Only the text of the records below belongs in the answer, copied exactly, with pictures omitted.

§ **Extracted records**:
BEGIN

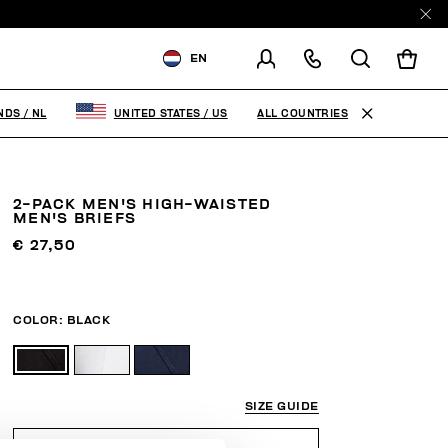
EN
SHIPPING TO:
NETHERLANDS
ALL COUNTRIES
NDS
/
NL
UNITED STATES
/
US
CHANGE SHIPPING COUNTRY
2-PACK MEN'S HIGH-WAISTED
MEN'S BRIEFS
€ 27,50
COLOR:
BLACK
SIZE GUIDE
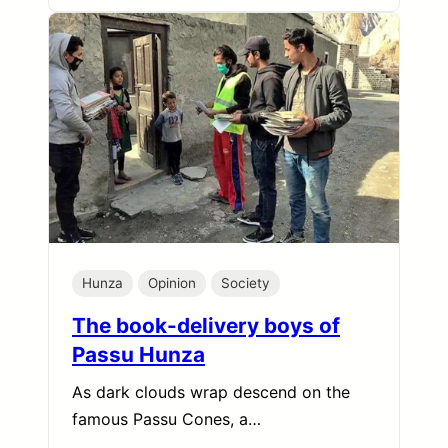
Hunza
Opinion
Society
The book-delivery boys of
Passu Hunza
As dark clouds wrap descend on the
famous Passu Cones, a…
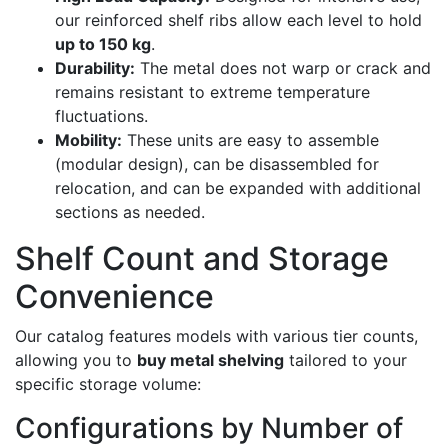
our reinforced shelf ribs allow each level to hold
up to 150 kg
.
Durability:
The metal does not warp or crack and
remains resistant to extreme temperature
fluctuations.
Mobility:
These units are easy to assemble
(modular design), can be disassembled for
relocation, and can be expanded with additional
sections as needed.
Shelf Count and Storage
Convenience
Our catalog features models with various tier counts,
allowing you to
buy metal shelving
tailored to your
specific storage volume:
Configurations by Number of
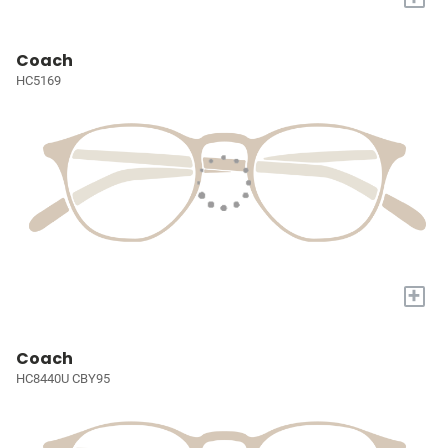
Coach
HC5169
+
Coach
HC8440U CBY95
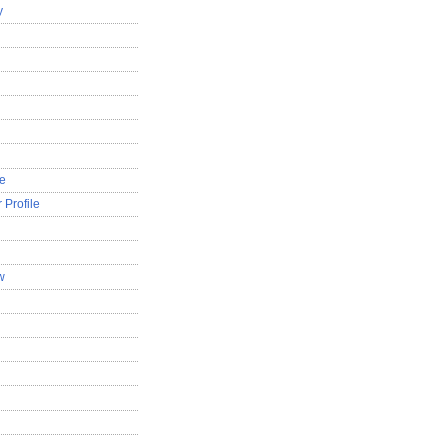
y
le
 Profile
w
d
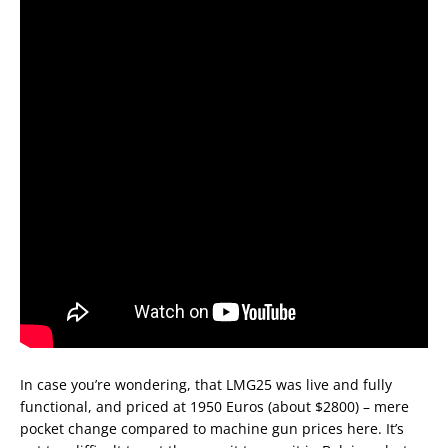
In case you’re wondering, that LMG25 was live and fully
functional, and priced at 1950 Euros (about $2800) – mere
pocket change compared to machine gun prices here. It’s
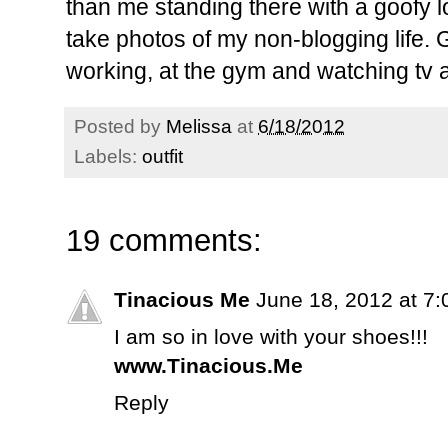
than me standing there with a goofy 
take photos of my non-blogging life. 
working, at the gym and watching tv 
Posted by
Melissa
at
6/18/2012
Labels:
outfit
19 comments:
Tinacious Me
June 18, 2012 at 7
I am so in love with your shoes!!!
www.Tinacious.Me
Reply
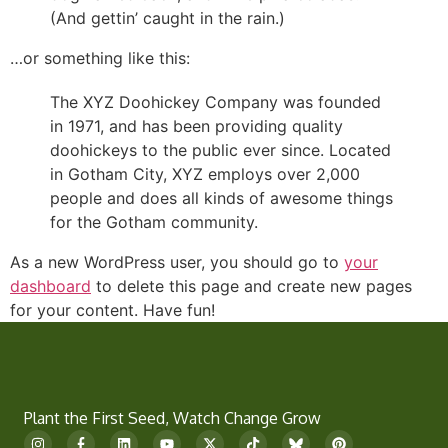
(And gettin’ caught in the rain.)
…or something like this:
The XYZ Doohickey Company was founded
in 1971, and has been providing quality
doohickeys to the public ever since. Located
in Gotham City, XYZ employs over 2,000
people and does all kinds of awesome things
for the Gotham community.
As a new WordPress user, you should go to
your
dashboard
to delete this page and create new pages
for your content. Have fun!
Plant the First Seed, Watch Change Grow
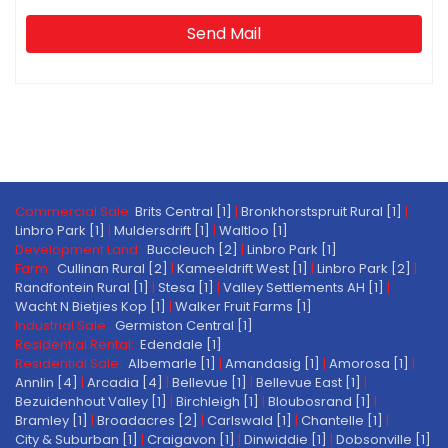
Send Mail
Commercial Sale:
Brits Central [1]
|
Bronkhorstspruit Rural [1]
|
Linbro Park [1]
|
Muldersdrift [1]
|
Waltloo [1]
Development Land:
Buccleuch [2]
|
Linbro Park [1]
Farm:
Cullinan Rural [2]
|
Kameeldrift West [1]
|
Linbro Park [2]
|
Randfontein Rural [1]
|
Stesa [1]
|
Valley Settlements AH [1]
|
Wacht N Bietjies Kop [1]
|
Walker Fruit Farms [1]
Industrial Sale:
Germiston Central [1]
Residential Rental:
Edendale [1]
Residential Sale:
Albemarle [1]
|
Amandasig [1]
|
Amorosa [1]
|
Annlin [4]
|
Arcadia [4]
|
Bellevue [1]
|
Bellevue East [1]
|
Bezuidenhout Valley [1]
|
Birchleigh [1]
|
Bloubosrand [1]
|
Bramley [1]
|
Broadacres [2]
|
Carlswald [1]
|
Chantelle [1]
|
City & Suburban [1]
|
Craigavon [1]
|
Dinwiddie [1]
|
Dobsonville [1]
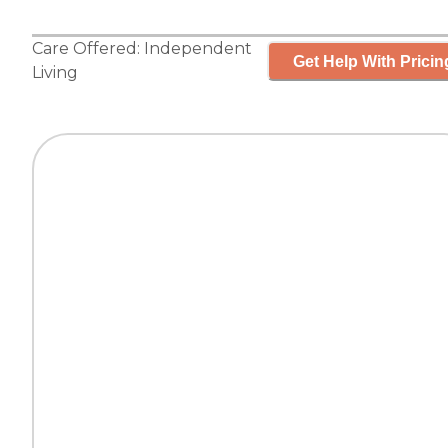
Care Offered:
Independent
Get Help With Pricin
Living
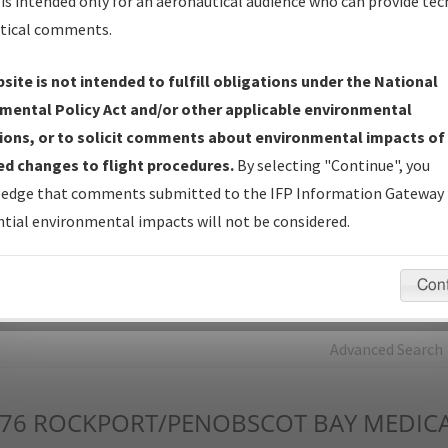
is intended only for an aeronautical audience who can provide tec
tical comments.
Charts
— All Published Charts, Volume, and Type*.
IFP Production Plan
— Current IFPs under Development or
site is not intended to fulfill obligations under the National
Amendments with Tentative Publication Date and Status.
mental Policy Act and/or other applicable environmental
IFP Coordination
— All coordinated developed/amended procedu
ions, or to solicit comments about environmental impacts of
forms forwarded to Flight Check or Charting for publication.
d changes to flight procedures.
By selecting "Continue", you
IFP Documents - Navigation Database Review (
NDBR
)
—
edge that comments submitted to the IFP Information Gateway 
Repository and Source Documents used for Data Validation of
tial environmental impacts will not be considered.
Coded IFPs.
Con
rch by:
Go
Advanced Search
76
ROCKPORT/PENOBSCOT BAY MEDICA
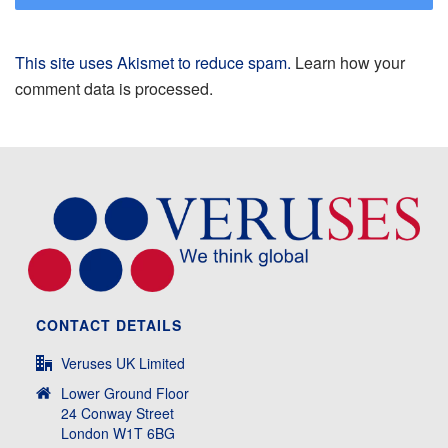
This site uses Akismet to reduce spam.
Learn how your
comment data is processed.
CONTACT DETAILS
Veruses UK Limited
Lower Ground Floor
24 Conway Street
London W1T 6BG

END

§ **Answer to this task**:
EN
SHIPPING TO:
NETHERLANDS
ALL COUNTRIES
NDS
/
NL
UNITED STATES
/
US
CHANGE SHIPPING COUNTRY
2-PACK MEN'S HIGH-WAISTED
MEN'S BRIEFS
€ 27,50
COLOR:
BLACK
SIZE GUIDE
Hunza
Opinion
Society
The book-delivery boys of
Passu Hunza
As dark clouds wrap descend on the
famous Passu Cones, a…
our reinforced shelf ribs allow each level to hold
up to 150 kg
.
Durability:
The metal does not warp or crack and
remains resistant to extreme temperature
fluctuations.
Mobility:
These units are easy to assemble
(modular design), can be disassembled for
relocation, and can be expanded with additional
sections as needed.
Shelf Count and Storage
Convenience
Our catalog features models with various tier counts,
allowing you to
buy metal shelving
tailored to your
specific storage volume:
Configurations by Number of
Coach
HC5169
+
Coach
HC8440U CBY95
y
le
 Profile
w
d
In case you’re wondering, that LMG25 was live and fully
functional, and priced at 1950 Euros (about $2800) – mere
pocket change compared to machine gun prices here. It’s
than me standing there with a goofy 
take photos of my non-blogging life. 
working, at the gym and watching tv 
Posted by
Melissa
at
6/18/2012
Labels:
outfit
19 comments:
Tinacious Me
June 18, 2012 at 7
I am so in love with your shoes!!!
www.Tinacious.Me
Reply
(And gettin’ caught in the rain.)
…or something like this:
The XYZ Doohickey Company was founded
in 1971, and has been providing quality
doohickeys to the public ever since. Located
in Gotham City, XYZ employs over 2,000
people and does all kinds of awesome things
for the Gotham community.
As a new WordPress user, you should go to
your
dashboard
to delete this page and create new pages
for your content. Have fun!
Plant the First Seed, Watch Change Grow
Send Mail
Commercial Sale:
Brits Central [1]
|
Bronkhorstspruit Rural [1]
|
Linbro Park [1]
|
Muldersdrift [1]
|
Waltloo [1]
Development Land:
Buccleuch [2]
|
Linbro Park [1]
Farm:
Cullinan Rural [2]
|
Kameeldrift West [1]
|
Linbro Park [2]
|
Randfontein Rural [1]
|
Stesa [1]
|
Valley Settlements AH [1]
|
Wacht N Bietjies Kop [1]
|
Walker Fruit Farms [1]
Industrial Sale:
Germiston Central [1]
Residential Rental:
Edendale [1]
Residential Sale:
Albemarle [1]
|
Amandasig [1]
|
Amorosa [1]
|
Annlin [4]
|
Arcadia [4]
|
Bellevue [1]
|
Bellevue East [1]
|
Bezuidenhout Valley [1]
|
Birchleigh [1]
|
Bloubosrand [1]
|
Bramley [1]
|
Broadacres [2]
|
Carlswald [1]
|
Chantelle [1]
|
City & Suburban [1]
|
Craigavon [1]
|
Dinwiddie [1]
|
Dobsonville [1]
Care Offered:
Independent
Get Help With Pricin
Living
is intended only for an aeronautical audience who can provide tec
tical comments.
Charts
— All Published Charts, Volume, and Type*.
IFP Production Plan
— Current IFPs under Development or
site is not intended to fulfill obligations under the National
Amendments with Tentative Publication Date and Status.
mental Policy Act and/or other applicable environmental
IFP Coordination
— All coordinated developed/amended procedu
ions, or to solicit comments about environmental impacts of
forms forwarded to Flight Check or Charting for publication.
d changes to flight procedures.
By selecting "Continue", you
IFP Documents - Navigation Database Review (
NDBR
)
—
edge that comments submitted to the IFP Information Gateway 
Repository and Source Documents used for Data Validation of
tial environmental impacts will not be considered.
Coded IFPs.
Con
rch by:
Go
Advanced Search
76
ROCKPORT/PENOBSCOT BAY MEDICA
This site uses Akismet to reduce spam.
Learn how your
comment data is processed.
CONTACT DETAILS
Veruses UK Limited
Lower Ground Floor
24 Conway Street
London W1T 6BG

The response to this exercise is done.